Problem statement
Exactly the lines below from the one with "только о себе. Только о деньгах. Это" up to and including the one with "אותה ונמנע בכל" make up the answer, with nothing else added.

━━━━━━━━━━━━━━━━

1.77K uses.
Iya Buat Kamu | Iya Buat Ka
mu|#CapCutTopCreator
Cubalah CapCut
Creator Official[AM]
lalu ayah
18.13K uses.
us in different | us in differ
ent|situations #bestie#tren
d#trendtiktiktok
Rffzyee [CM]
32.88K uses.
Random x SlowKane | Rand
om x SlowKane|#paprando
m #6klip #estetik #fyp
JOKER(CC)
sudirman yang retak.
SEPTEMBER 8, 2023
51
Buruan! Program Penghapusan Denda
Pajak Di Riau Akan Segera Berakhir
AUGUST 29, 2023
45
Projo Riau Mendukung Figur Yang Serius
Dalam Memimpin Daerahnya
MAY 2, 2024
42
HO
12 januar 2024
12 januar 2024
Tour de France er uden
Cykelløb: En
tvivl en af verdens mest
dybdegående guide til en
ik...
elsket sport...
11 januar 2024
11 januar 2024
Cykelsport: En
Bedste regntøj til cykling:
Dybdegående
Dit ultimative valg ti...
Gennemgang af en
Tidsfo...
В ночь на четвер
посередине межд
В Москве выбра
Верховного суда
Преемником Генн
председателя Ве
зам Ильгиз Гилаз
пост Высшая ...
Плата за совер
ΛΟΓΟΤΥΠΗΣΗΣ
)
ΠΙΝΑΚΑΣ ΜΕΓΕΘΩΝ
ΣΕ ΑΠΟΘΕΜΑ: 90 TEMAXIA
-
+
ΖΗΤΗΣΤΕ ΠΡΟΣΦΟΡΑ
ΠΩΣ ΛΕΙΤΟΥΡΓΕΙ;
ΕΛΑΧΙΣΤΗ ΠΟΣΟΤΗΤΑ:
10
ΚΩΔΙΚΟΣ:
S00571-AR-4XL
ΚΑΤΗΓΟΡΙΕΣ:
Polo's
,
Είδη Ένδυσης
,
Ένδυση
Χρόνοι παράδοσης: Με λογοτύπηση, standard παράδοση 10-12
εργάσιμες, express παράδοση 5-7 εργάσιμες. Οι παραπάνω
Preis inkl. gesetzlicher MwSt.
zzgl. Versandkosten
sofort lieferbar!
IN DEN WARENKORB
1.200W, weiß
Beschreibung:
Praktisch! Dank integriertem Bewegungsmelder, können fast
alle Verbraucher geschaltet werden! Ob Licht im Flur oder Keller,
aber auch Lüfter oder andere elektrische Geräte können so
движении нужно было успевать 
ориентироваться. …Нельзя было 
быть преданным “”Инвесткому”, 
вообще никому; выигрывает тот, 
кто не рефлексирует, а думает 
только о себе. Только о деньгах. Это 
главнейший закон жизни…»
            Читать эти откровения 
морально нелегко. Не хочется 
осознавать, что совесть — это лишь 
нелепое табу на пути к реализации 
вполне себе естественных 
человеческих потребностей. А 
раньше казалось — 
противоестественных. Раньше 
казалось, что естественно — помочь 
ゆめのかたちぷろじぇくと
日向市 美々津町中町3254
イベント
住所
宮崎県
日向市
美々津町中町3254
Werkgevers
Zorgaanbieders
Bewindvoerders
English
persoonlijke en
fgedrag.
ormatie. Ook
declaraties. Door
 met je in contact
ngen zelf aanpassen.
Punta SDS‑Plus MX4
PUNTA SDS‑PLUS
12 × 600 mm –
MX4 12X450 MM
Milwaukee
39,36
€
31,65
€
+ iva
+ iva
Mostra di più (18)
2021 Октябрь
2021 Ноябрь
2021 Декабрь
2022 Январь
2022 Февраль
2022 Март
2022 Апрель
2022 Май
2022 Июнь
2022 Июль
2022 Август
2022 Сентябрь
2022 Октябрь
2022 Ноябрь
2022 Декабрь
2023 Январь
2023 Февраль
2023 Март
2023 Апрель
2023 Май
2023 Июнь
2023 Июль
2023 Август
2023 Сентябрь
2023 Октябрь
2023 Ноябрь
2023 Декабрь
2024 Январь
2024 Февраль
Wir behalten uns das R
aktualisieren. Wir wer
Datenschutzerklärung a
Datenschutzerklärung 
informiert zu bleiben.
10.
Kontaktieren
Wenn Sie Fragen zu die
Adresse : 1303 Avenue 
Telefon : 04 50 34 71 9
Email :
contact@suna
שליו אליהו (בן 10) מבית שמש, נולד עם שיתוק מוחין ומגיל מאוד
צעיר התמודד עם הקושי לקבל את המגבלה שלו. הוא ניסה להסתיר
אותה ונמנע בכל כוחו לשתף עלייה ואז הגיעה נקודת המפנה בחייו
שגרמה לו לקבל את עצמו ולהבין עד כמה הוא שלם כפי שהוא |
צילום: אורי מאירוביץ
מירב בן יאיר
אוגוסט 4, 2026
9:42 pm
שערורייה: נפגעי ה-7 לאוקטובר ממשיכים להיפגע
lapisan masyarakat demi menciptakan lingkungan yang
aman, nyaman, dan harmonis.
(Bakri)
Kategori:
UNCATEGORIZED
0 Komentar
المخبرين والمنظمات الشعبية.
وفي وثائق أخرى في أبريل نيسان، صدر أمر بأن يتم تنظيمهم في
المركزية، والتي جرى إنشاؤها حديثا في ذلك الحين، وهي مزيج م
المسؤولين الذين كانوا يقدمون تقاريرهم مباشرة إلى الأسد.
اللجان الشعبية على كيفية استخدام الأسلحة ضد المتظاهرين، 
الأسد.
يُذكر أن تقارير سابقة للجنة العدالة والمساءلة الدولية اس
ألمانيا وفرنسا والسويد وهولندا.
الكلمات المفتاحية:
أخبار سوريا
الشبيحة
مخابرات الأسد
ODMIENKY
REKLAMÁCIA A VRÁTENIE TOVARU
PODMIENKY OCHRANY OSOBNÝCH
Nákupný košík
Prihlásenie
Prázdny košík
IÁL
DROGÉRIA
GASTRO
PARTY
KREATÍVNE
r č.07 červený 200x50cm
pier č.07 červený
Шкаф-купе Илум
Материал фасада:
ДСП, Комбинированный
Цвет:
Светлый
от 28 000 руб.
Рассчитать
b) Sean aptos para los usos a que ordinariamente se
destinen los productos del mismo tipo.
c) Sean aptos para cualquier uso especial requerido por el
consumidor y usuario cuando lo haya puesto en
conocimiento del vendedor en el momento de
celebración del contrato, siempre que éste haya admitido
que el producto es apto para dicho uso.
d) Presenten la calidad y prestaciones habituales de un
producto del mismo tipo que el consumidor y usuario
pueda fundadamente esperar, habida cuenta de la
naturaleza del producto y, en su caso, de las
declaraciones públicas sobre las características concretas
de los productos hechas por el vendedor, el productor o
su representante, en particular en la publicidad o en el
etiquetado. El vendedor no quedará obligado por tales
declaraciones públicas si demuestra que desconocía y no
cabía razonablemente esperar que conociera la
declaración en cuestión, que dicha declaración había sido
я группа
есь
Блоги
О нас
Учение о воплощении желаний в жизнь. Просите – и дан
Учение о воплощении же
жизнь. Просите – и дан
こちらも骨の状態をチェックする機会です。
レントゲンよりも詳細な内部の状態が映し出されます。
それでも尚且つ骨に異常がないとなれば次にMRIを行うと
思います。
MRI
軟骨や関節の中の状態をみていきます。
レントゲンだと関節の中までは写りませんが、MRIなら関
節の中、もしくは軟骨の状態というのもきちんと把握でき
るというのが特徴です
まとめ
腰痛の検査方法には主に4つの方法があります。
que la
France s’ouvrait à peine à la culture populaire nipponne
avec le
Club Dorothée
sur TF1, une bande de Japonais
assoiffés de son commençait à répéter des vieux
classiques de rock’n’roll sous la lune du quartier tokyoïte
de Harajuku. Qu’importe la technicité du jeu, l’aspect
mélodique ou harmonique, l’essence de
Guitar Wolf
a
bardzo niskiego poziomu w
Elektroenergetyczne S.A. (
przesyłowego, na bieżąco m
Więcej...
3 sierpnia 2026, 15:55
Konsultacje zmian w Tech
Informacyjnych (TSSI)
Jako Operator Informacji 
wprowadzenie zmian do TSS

━━━━━━━━━━━━━━━━

The answer
только о себе. Только о деньгах. Это 
главнейший закон жизни…»
            Читать эти откровения 
морально нелегко. Не хочется 
осознавать, что совесть — это лишь 
нелепое табу на пути к реализации 
вполне себе естественных 
человеческих потребностей. А 
раньше казалось — 
противоестественных. Раньше 
казалось, что естественно — помочь 
ゆめのかたちぷろじぇくと
日向市 美々津町中町3254
イベント
住所
宮崎県
日向市
美々津町中町3254
Werkgevers
Zorgaanbieders
Bewindvoerders
English
persoonlijke en
fgedrag.
ormatie. Ook
declaraties. Door
 met je in contact
ngen zelf aanpassen.
Punta SDS‑Plus MX4
PUNTA SDS‑PLUS
12 × 600 mm –
MX4 12X450 MM
Milwaukee
39,36
€
31,65
€
+ iva
+ iva
Mostra di più (18)
2021 Октябрь
2021 Ноябрь
2021 Декабрь
2022 Январь
2022 Февраль
2022 Март
2022 Апрель
2022 Май
2022 Июнь
2022 Июль
2022 Август
2022 Сентябрь
2022 Октябрь
2022 Ноябрь
2022 Декабрь
2023 Январь
2023 Февраль
2023 Март
2023 Апрель
2023 Май
2023 Июнь
2023 Июль
2023 Август
2023 Сентябрь
2023 Октябрь
2023 Ноябрь
2023 Декабрь
2024 Январь
2024 Февраль
Wir behalten uns das R
aktualisieren. Wir wer
Datenschutzerklärung a
Datenschutzerklärung 
informiert zu bleiben.
10.
Kontaktieren
Wenn Sie Fragen zu die
Adresse : 1303 Avenue 
Telefon : 04 50 34 71 9
Email :
contact@suna
שליו אליהו (בן 10) מבית שמש, נולד עם שיתוק מוחין ומגיל מאוד
צעיר התמודד עם הקושי לקבל את המגבלה שלו. הוא ניסה להסתיר
אותה ונמנע בכל כוחו לשתף עלייה ואז הגיעה נקודת המפנה בחייו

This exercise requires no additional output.